* _Work required_
Every line below that holds "smittet" must be copied.

* _Stored records_
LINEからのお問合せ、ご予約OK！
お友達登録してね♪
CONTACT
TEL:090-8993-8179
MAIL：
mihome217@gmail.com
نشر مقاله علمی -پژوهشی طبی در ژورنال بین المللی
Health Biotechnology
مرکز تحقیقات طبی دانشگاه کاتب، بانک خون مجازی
--
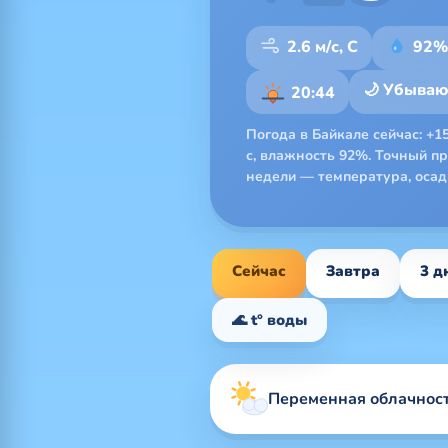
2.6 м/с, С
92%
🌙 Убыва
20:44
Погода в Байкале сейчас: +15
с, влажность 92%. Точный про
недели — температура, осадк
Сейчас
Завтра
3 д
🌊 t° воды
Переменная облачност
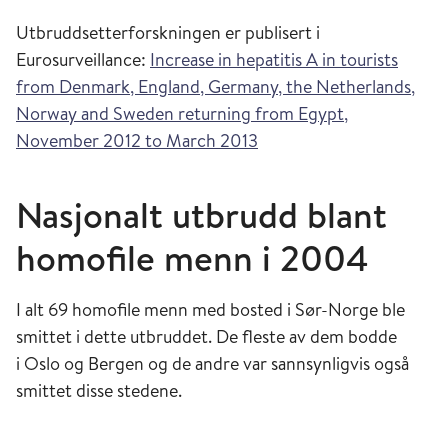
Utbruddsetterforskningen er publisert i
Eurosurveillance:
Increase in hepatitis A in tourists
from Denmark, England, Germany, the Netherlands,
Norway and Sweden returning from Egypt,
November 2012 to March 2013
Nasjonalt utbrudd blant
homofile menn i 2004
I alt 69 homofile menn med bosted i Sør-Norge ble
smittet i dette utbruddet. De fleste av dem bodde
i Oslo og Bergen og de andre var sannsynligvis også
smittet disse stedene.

* _Solution to the problem_
smittet i dette utbruddet. De fleste av dem bodde
smittet disse stedene.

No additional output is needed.